Songwriting had gained the Beatles entry into EMI’s studios and songwriting would distinguish them from most other British performers in 1963. Sid Colman at publishers Ardmore and Beechwood had been the first to sense a latent talent, bringing them to the attention of George Martin at Parlophone. Martin in turn had recommended Dick James as a more ambitious exploiter of their potential catalogue and, to close the deal, James had secured a national audience for the Beatles. Nevertheless, as the band grew in popularity, James knew that McCartney and Lennon would attract the attention of other music publishers.
Most fans, unless they bought sheet music, were at best only vaguely aware that music publishers had any role at all in popular music, let alone that they controlled an economically critical part of the industry. Even Lennon and McCartney at first underestimated the importance of music publishing until probably the first royalty checks began arriving at manager Brian Epstein’s NEMS Enterprises offices. Every time someone purchased a recording of one of their songs—no matter by whom—both the songwriters and the publisher profited. And every play on the radio and every television appearance did the same.
The home of Britain’s music publishing industry resided in London’s Denmark Street, a one-block stretch of offices, studios, and stores near Soho, serviced by a small pub, a café, and a steady stream of aspiring songwriters. Dick James’s office sat at the corner of Denmark Street and Charing Cross Road, not far from the premises of Southern Music, Regent Sound Studios, and other music-centered establishments. Brian Epstein had walked into these offices in November with a copy of “Please Please Me” and the hope that James could break the Beatles into the national media. James delivered immediately, booking an appearance for the band on the 19 January 1963 edition of ABC’s television show, Thank Your Lucky Stars.
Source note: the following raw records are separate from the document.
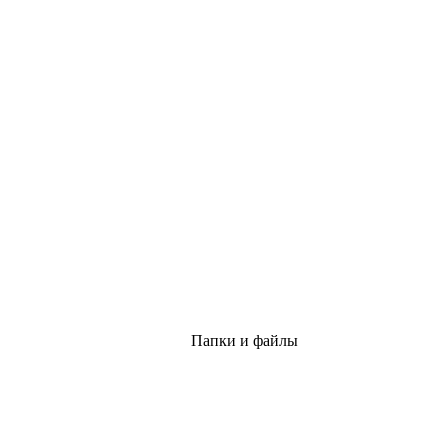
Папки и файлы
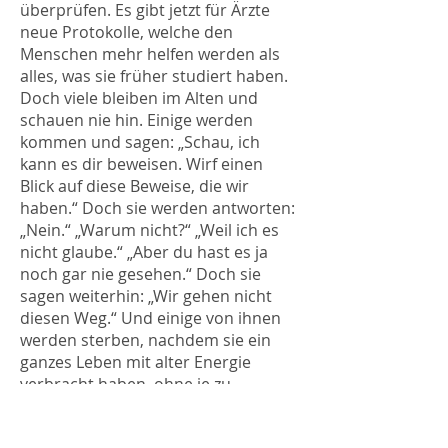
überprüfen. Es gibt jetzt für Ärzte
neue Protokolle, welche den
Menschen mehr helfen werden als
alles, was sie früher studiert haben.
Doch viele bleiben im Alten und
schauen nie hin. Einige werden
kommen und sagen: „Schau, ich
kann es dir beweisen. Wirf einen
Blick auf diese Beweise, die wir
haben.“ Doch sie werden antworten:
„Nein.“ „Warum nicht?“ „Weil ich es
nicht glaube.“ „Aber du hast es ja
noch gar nie gesehen.“ Doch sie
sagen weiterhin: „Wir gehen nicht
diesen Weg.“ Und einige von ihnen
werden sterben, nachdem sie ein
ganzes Leben mit alter Energie
verbracht haben, ohne je zu
verstehen, was sie hätten tun
können, wenn sie nur hingeschaut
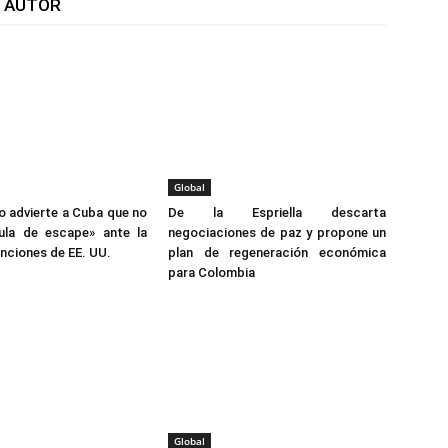
L AUTOR
Global
 advierte a Cuba que no
De la Espriella descarta
vula de escape» ante la
negociaciones de paz y propone un
anciones de EE. UU.
plan de regeneración económica
para Colombia
Global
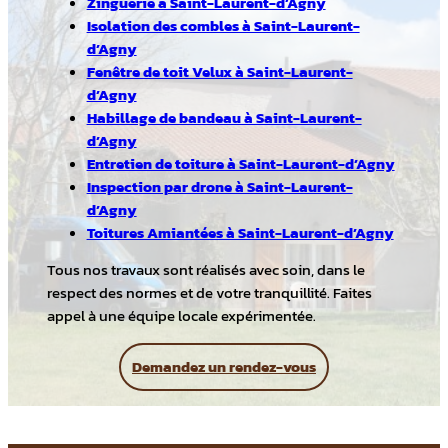
Zinguerie à Saint-Laurent-d’Agny
Isolation des combles à Saint-Laurent-
d’Agny
Fenêtre de toit Velux à Saint-Laurent-
d’Agny
Habillage de bandeau à Saint-Laurent-
d’Agny
Entretien de toiture à Saint-Laurent-d’Agny
Inspection par drone à Saint-Laurent-
d’Agny
Toitures Amiantées à Saint-Laurent-d’Agny
Tous nos travaux sont réalisés avec soin, dans le
respect des normes et de votre tranquillité. Faites
appel à une équipe locale expérimentée.
Demandez un rendez-vous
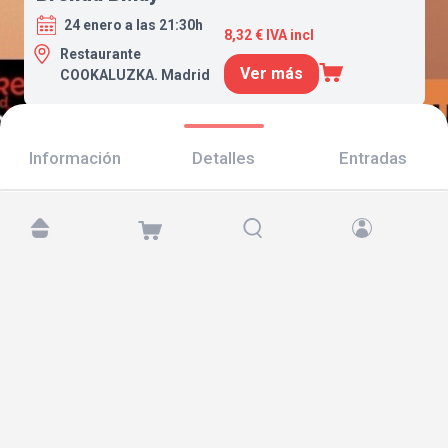
24 enero a las 21:30h
8,32 € IVA incl
Restaurante
Ver más
COOKALUZKA. Madrid
Información
Detalles
Entradas
Encuéntranos en:
Copyright © 2026 TicketAndRoll
Aviso legal
,
política de privacidad
y de
cookies
Website built by
rundevstudio.com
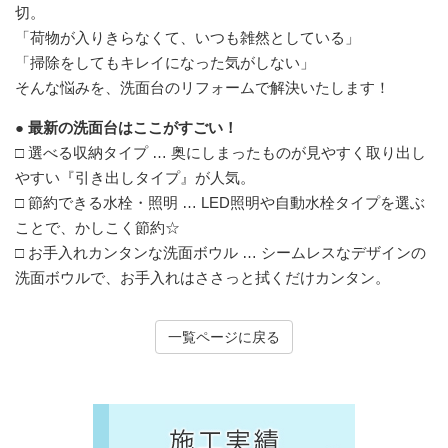
切。
「荷物が入りきらなくて、いつも雑然としている」
「掃除をしてもキレイになった気がしない」
そんな悩みを、洗面台のリフォームで解決いたします！
● 最新の洗面台はここがすごい！
□ 選べる収納タイプ … 奥にしまったものが見やすく取り出し
やすい『引き出しタイプ』が人気。
□ 節約できる水栓・照明 … LED照明や自動水栓タイプを選ぶ
ことで、かしこく節約☆
□ お手入れカンタンな洗面ボウル … シームレスなデザインの
洗面ボウルで、お手入れはささっと拭くだけカンタン。
一覧ページに戻る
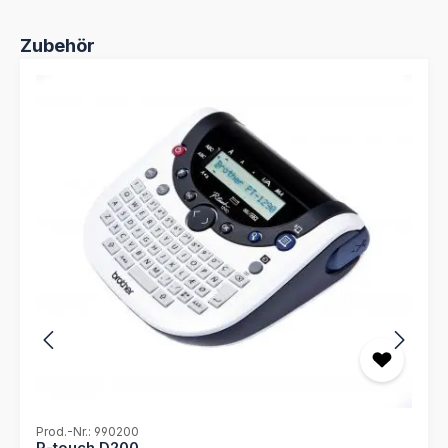
Produktgalerie überspringen
Zubehör
Prod.-Nr.: 990200
P-touch D200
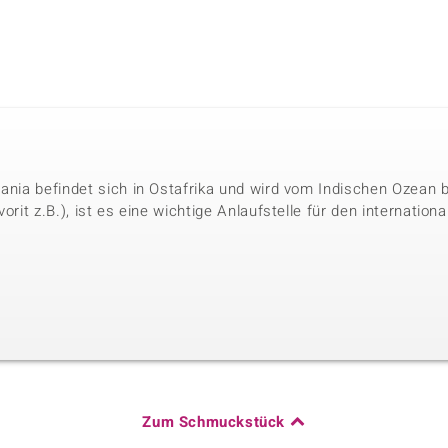
sania befindet sich in Ostafrika und wird vom Indischen Ozean
vorit z.B.), ist es eine wichtige Anlaufstelle für den internati
Zum Schmuckstück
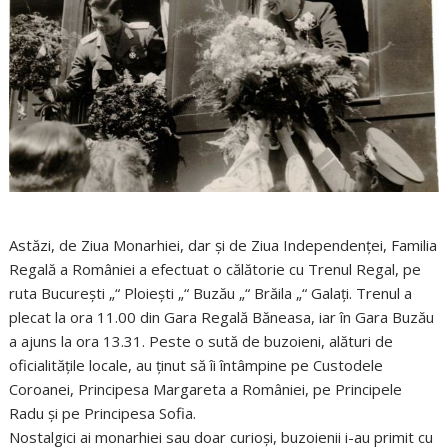
Astăzi, de Ziua Monarhiei, dar și de Ziua Independenței, Familia
Regală a României a efectuat o călătorie cu Trenul Regal, pe
ruta București „“ Ploiești „“ Buzău „“ Brăila „“ Galați. Trenul a
plecat la ora 11.00 din Gara Regală Băneasa, iar în Gara Buzău
a ajuns la ora 13.31. Peste o sută de buzoieni, alături de
oficialitățile locale, au ținut să îi întâmpine pe Custodele
Coroanei, Principesa Margareta a României, pe Principele
Radu și pe Principesa Sofia.
Nostalgici ai monarhiei sau doar curioși, buzoienii i-au primit cu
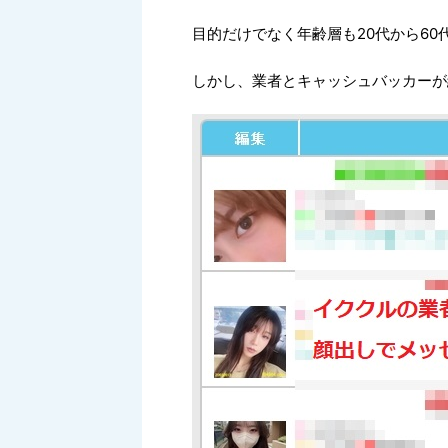
目的だけでなく年齢層も20代から60
しかし、業者とキャッシュバッカーが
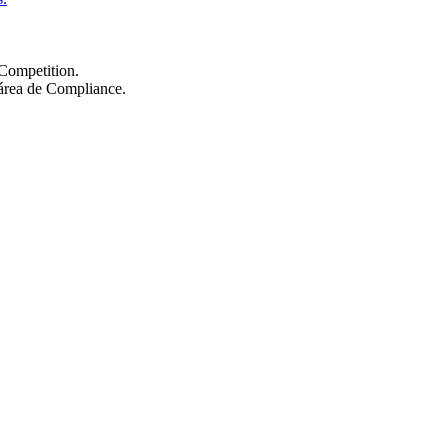
 Competition.
 área de Compliance.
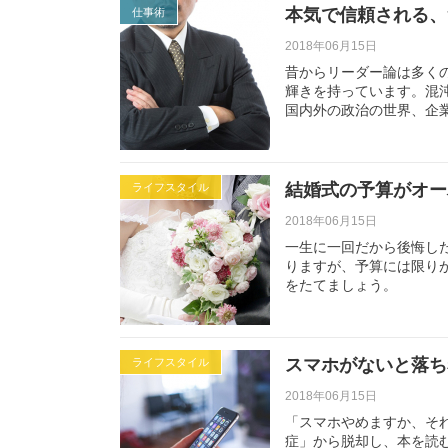
本気で信頼される、
仕事術
2018年06月15日
昔からリーダー論は多く
輝きを持っています。混
国内外の政治の世界、企
結婚式の予算がオー
ライフスタイル
2018年06月15日
一生に一回だから後悔し
りますが、予算には限り
をたてましょう。
スマホがないと落ち
ライフスタイル
2018年06月15日
「スマホやめますか、そ
症」から脱却し、本を読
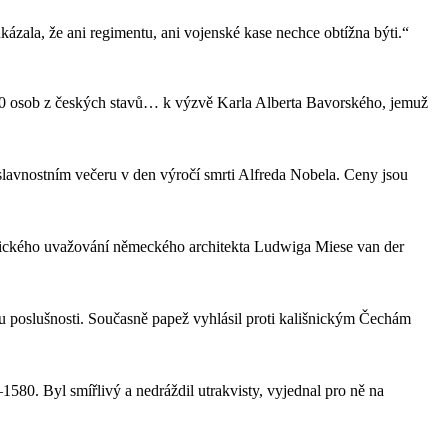
zala, že ani regimentu, ani vojenské kase nechce obtížna býti.“
 400 osob z českých stavů… k výzvě Karla Alberta Bavorského, jemuž
lavnostním večeru v den výročí smrti Alfreda Nobela. Ceny jsou
stického uvažování německého architekta Ludwiga Miese van der
němu poslušnosti. Současně papež vyhlásil proti kališnickým Čechám
80. Byl smířlivý a nedráždil utrakvisty, vyjednal pro ně na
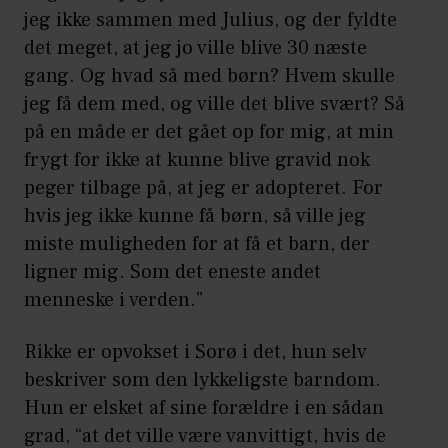
jeg ikke sammen med Julius, og der fyldte
det meget, at jeg jo ville blive 30 næste
gang. Og hvad så med børn? Hvem skulle
jeg få dem med, og ville det blive svært? Så
på en måde er det gået op for mig, at min
frygt for ikke at kunne blive gravid nok
peger tilbage på, at jeg er adopteret. For
hvis jeg ikke kunne få børn, så ville jeg
miste muligheden for at få et barn, der
ligner mig. Som det eneste andet
menneske i verden.”
Rikke er opvokset i Sorø i det, hun selv
beskriver som den lykkeligste barndom.
Hun er elsket af sine forældre i en sådan
grad, “at det ville være vanvittigt, hvis de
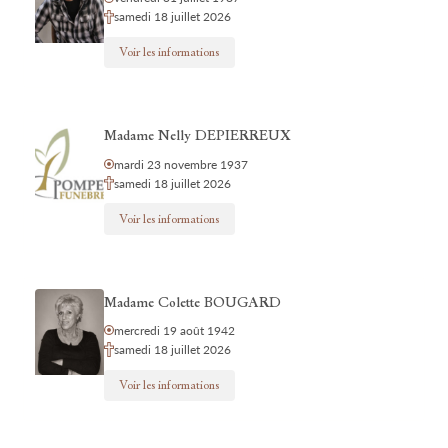
samedi 18 juillet 2026
Voir les informations
Madame Nelly DEPIERREUX
mardi 23 novembre 1937
samedi 18 juillet 2026
Voir les informations
Madame Colette BOUGARD
mercredi 19 août 1942
samedi 18 juillet 2026
Voir les informations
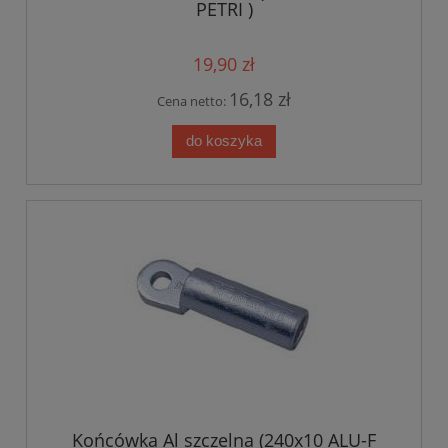
PETRI )
19,90 zł
16,18 zł
Cena netto:
do koszyka
Końcówka Al szczelna (240x10 ALU-F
The traditional role of the music publishers was to plug songs, bringing them to the attention of artist-and-repertoire and/or personal managers in an effort to have them match compositions with performers; but rock and roll was changing that model. When EMI’s Columbia Records released Cliff Richard and the Drifters’ recording of Ian Samwell’s “Move It” in August of 1958, London saw the start of musicians performing their own music. The tradition only deepened with Johnny Kidd and the Pirates’ “Shakin’ All Over” in June 1960. American artists such as Chuck Berry, Buddy Holly, and Carl Perkins routinely wrote and recorded their own material, unlike singer Bobby Rydell or many other pop stars who performed material written by professional songwriters. In Britain, songwriting recording artists often proved fleeting phenomena.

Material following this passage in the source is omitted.